(Excerpts from a dataset)
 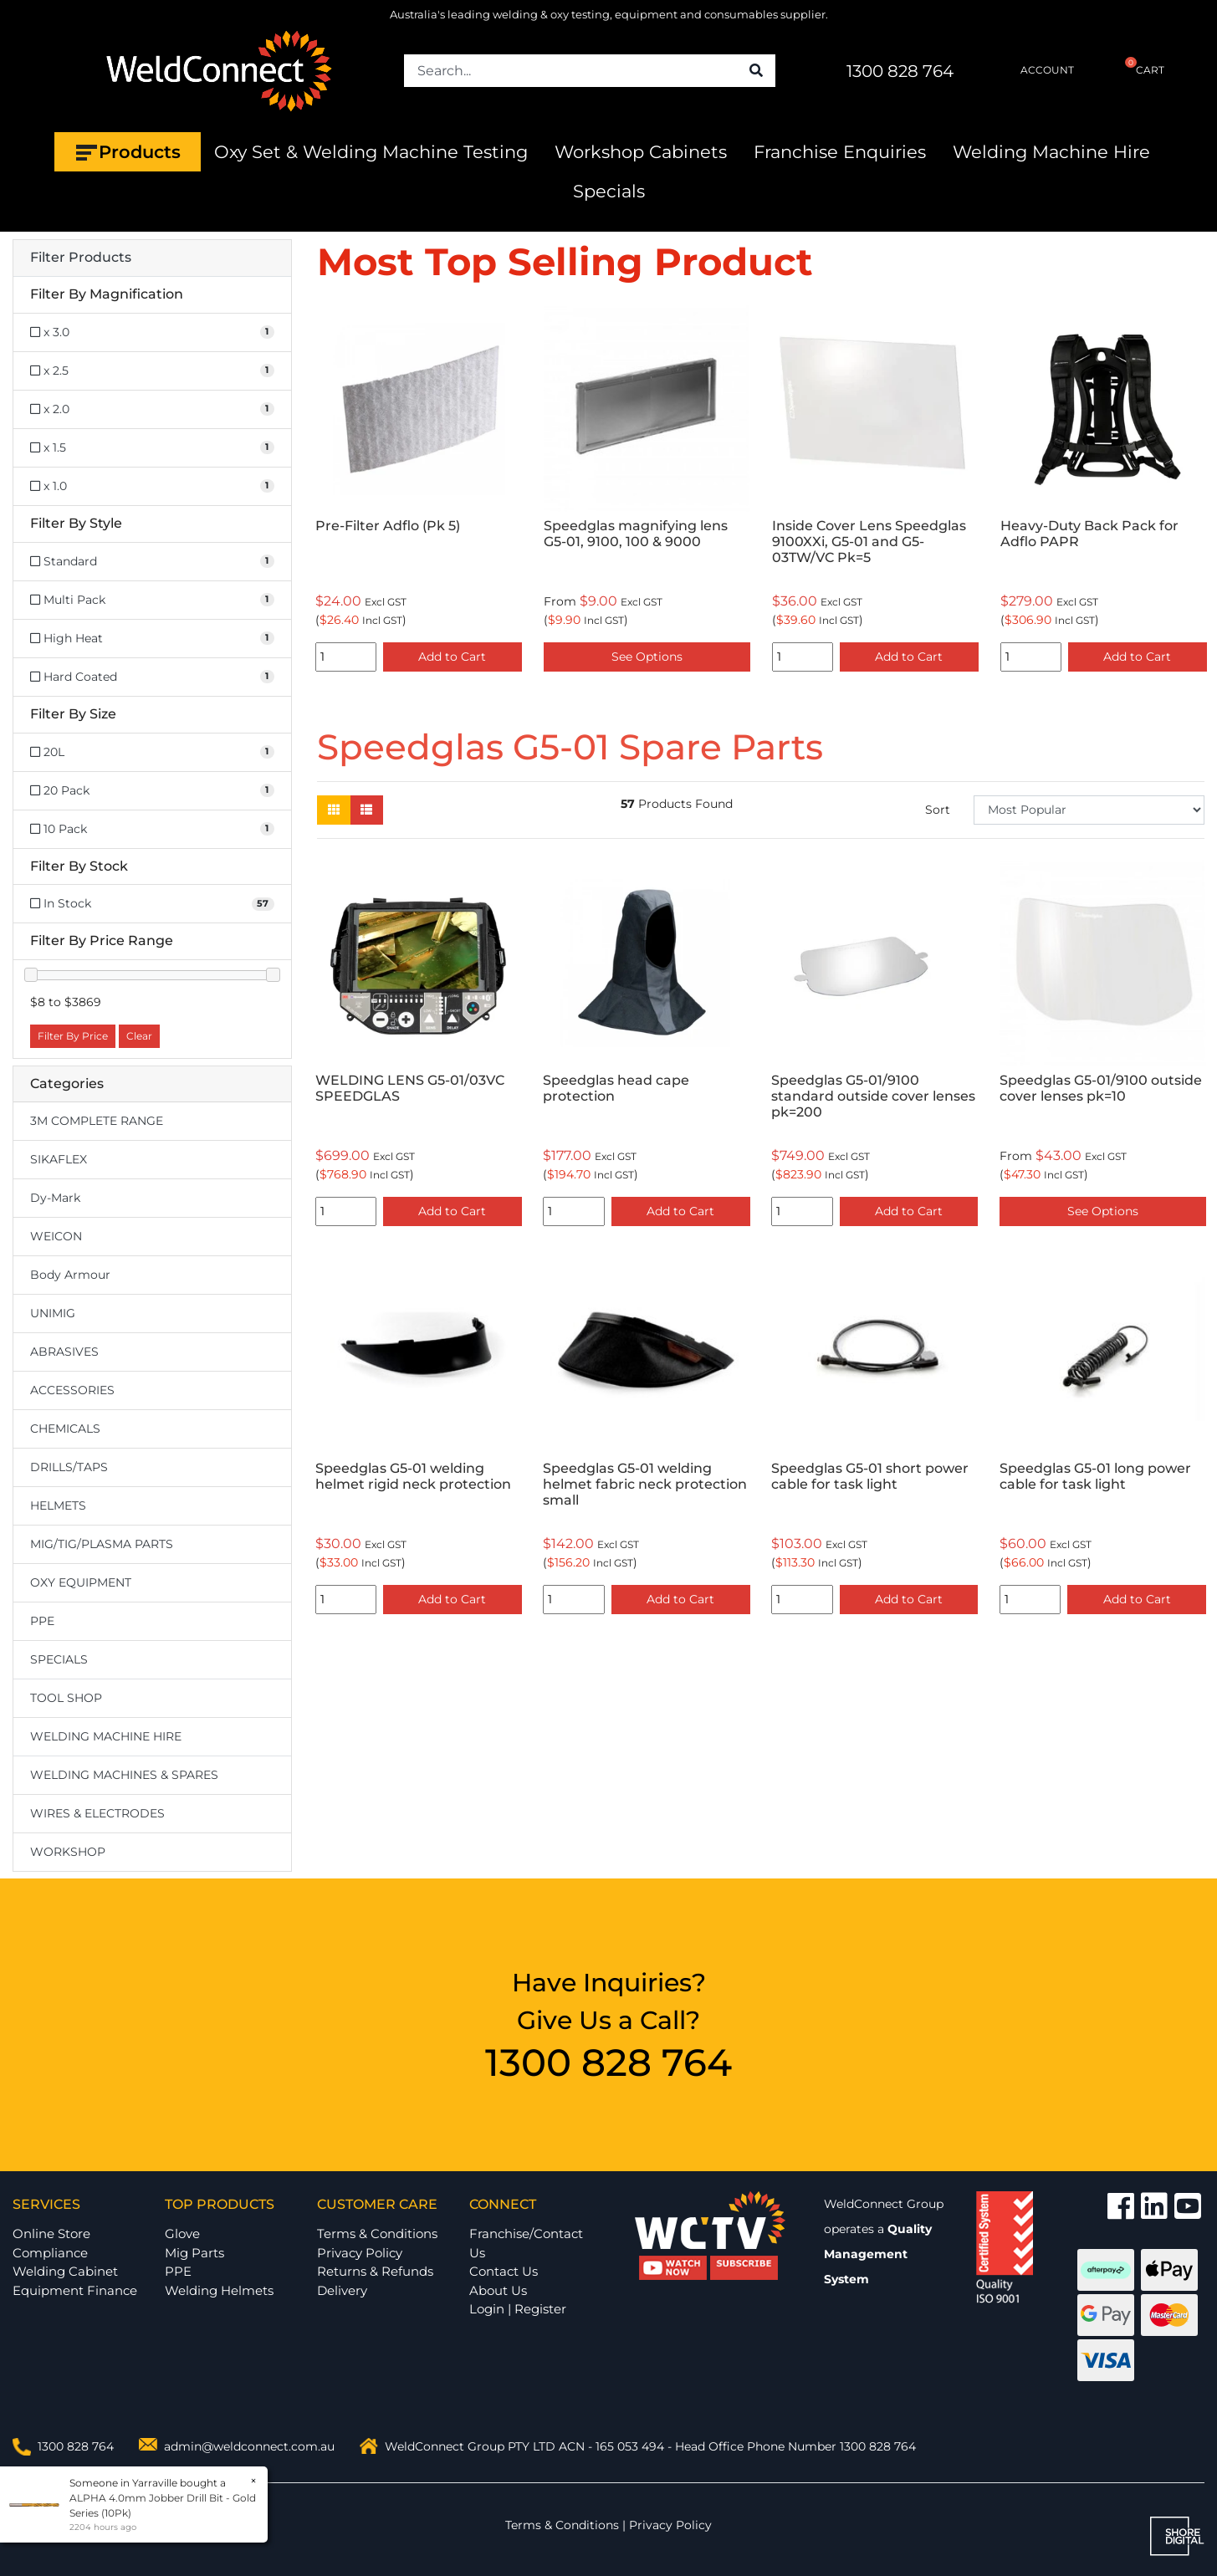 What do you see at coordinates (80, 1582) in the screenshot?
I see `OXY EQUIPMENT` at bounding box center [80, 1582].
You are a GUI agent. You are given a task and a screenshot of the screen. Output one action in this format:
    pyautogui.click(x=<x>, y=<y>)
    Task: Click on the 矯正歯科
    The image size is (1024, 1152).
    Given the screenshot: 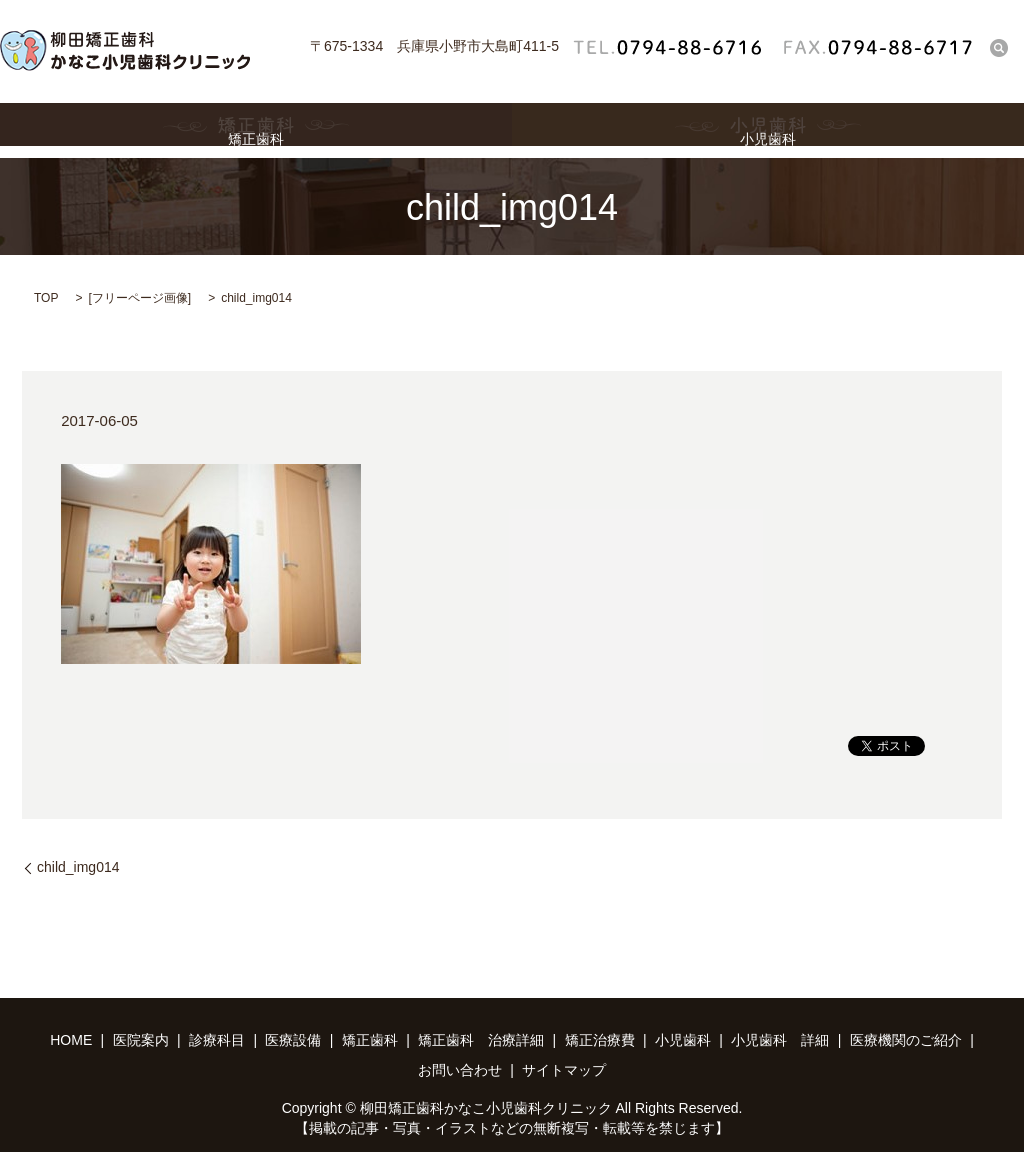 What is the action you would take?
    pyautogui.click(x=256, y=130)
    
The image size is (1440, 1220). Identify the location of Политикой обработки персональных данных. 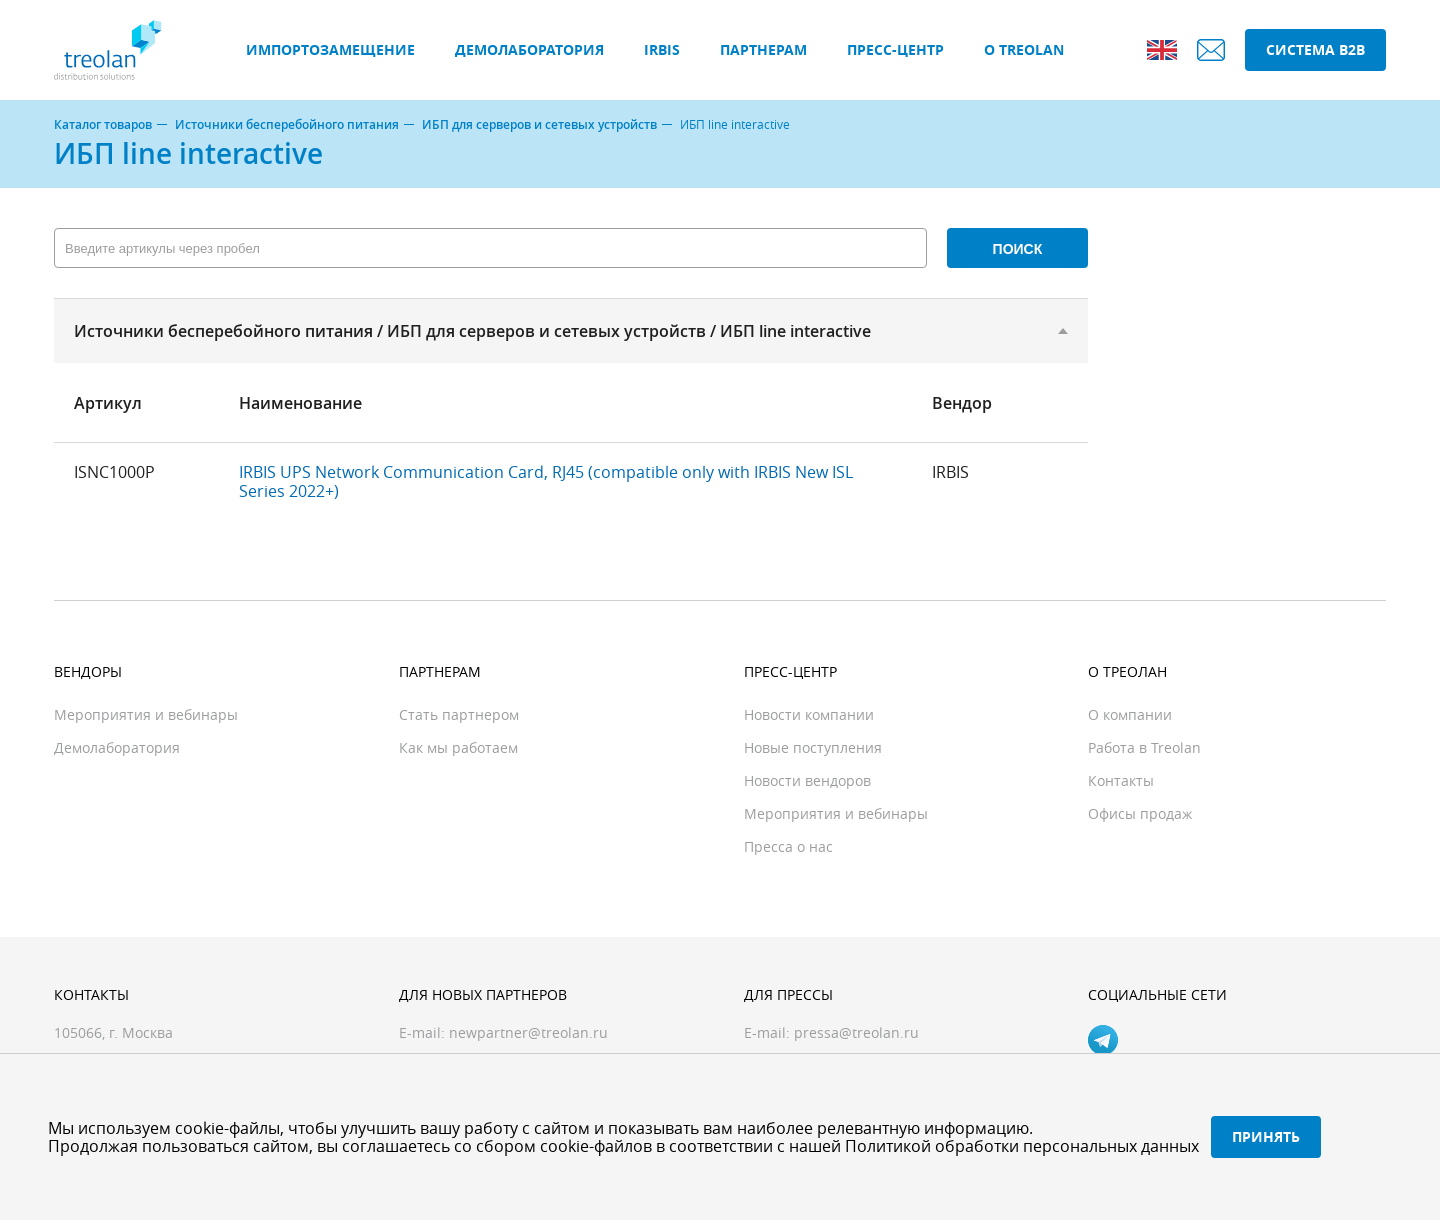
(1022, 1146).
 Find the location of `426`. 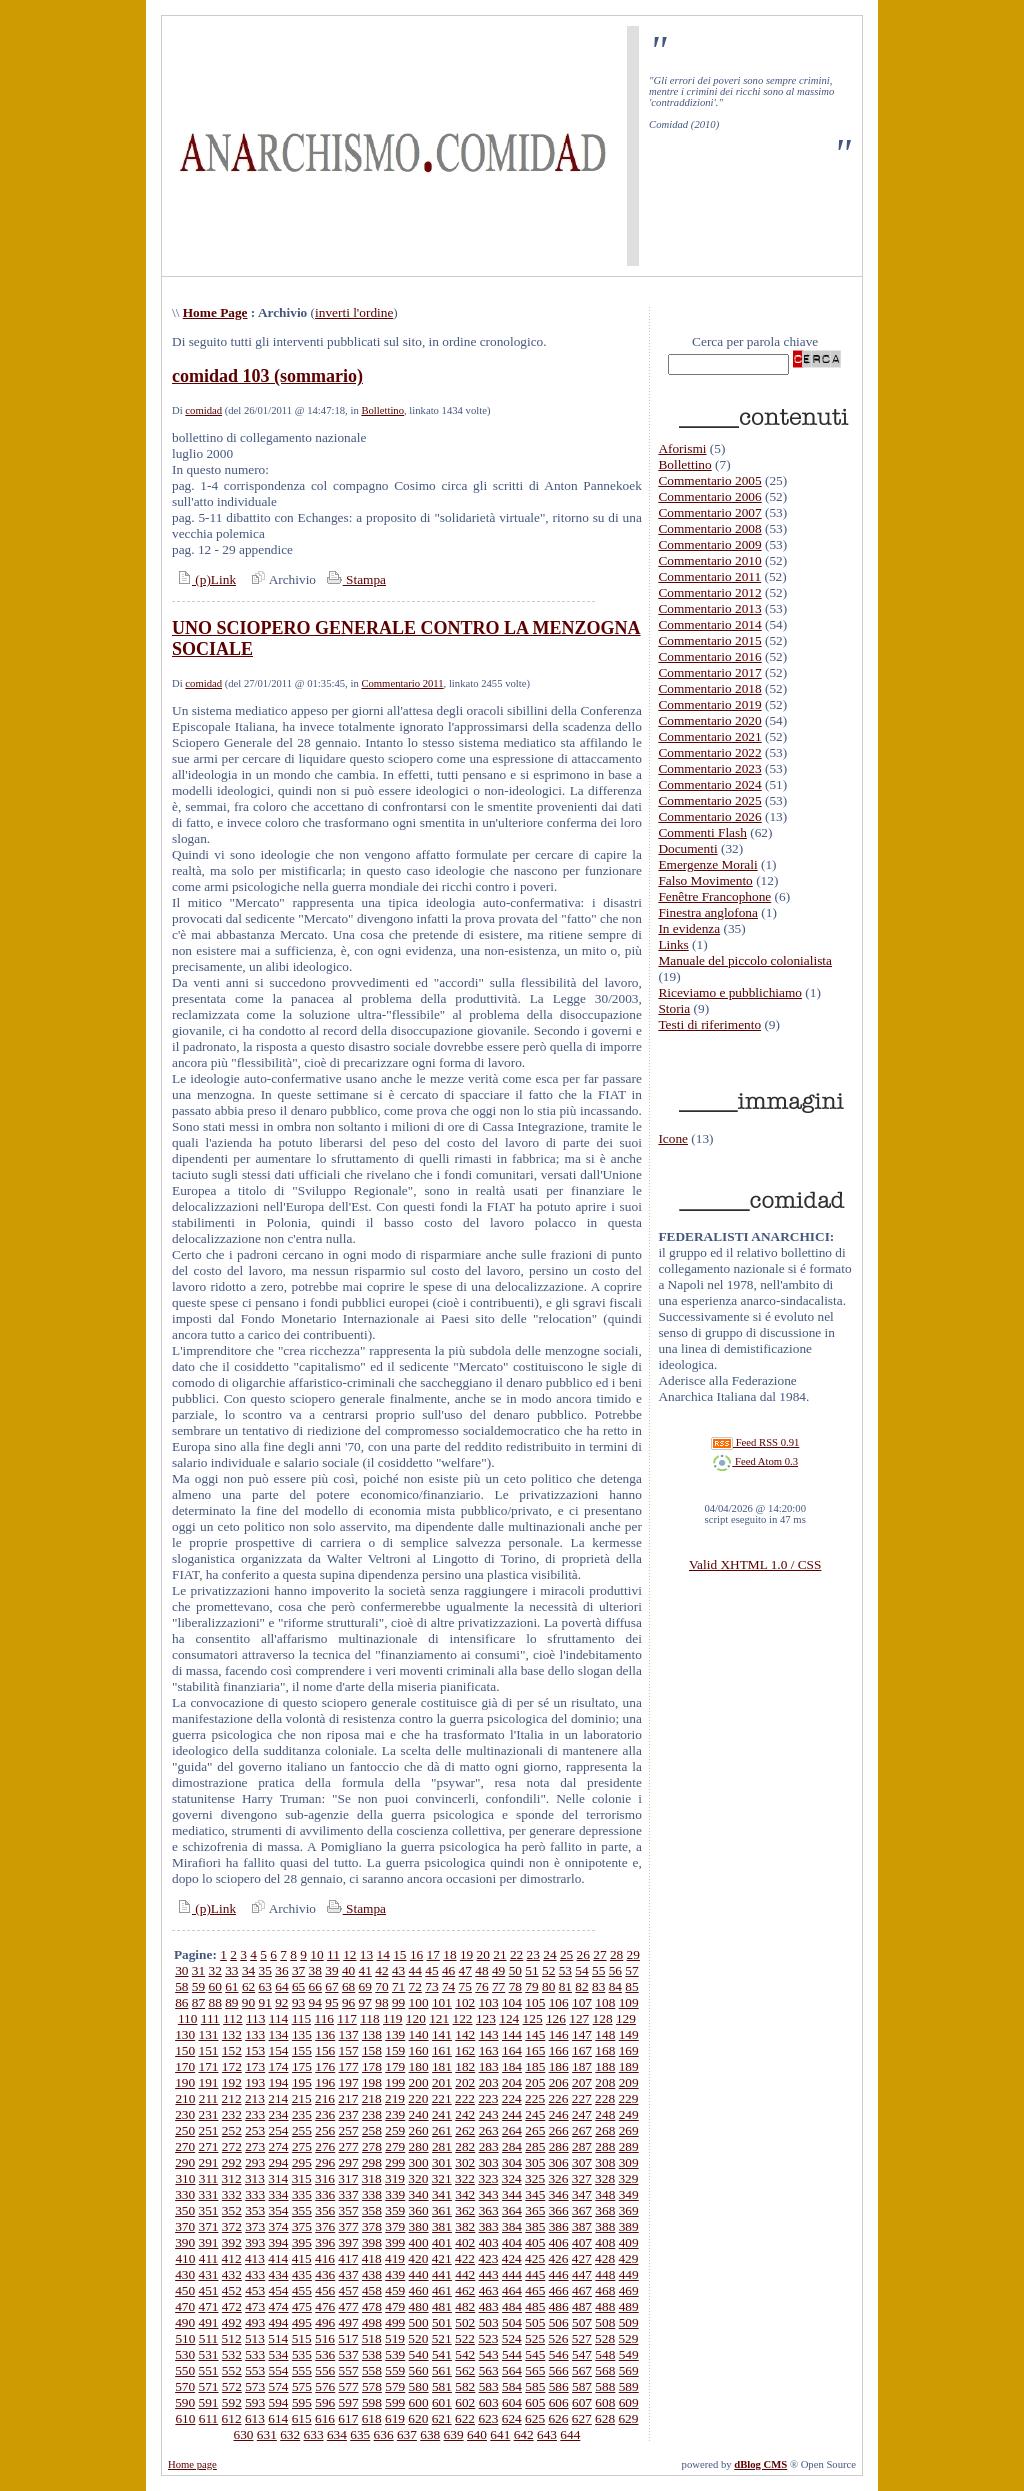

Description of the task -
Would you print exactly, and only, the lines of the data above from the line with "You are a GUI" through the line with "The image size is (1024, 1152).", inclusive?

Completed task -
You are a GUI agent. You are given a task and a screenshot of the screen. Output one action in this format:
    pyautogui.click(x=<x>, y=<y>)
    Task: Click on the 矯正歯科
    The image size is (1024, 1152).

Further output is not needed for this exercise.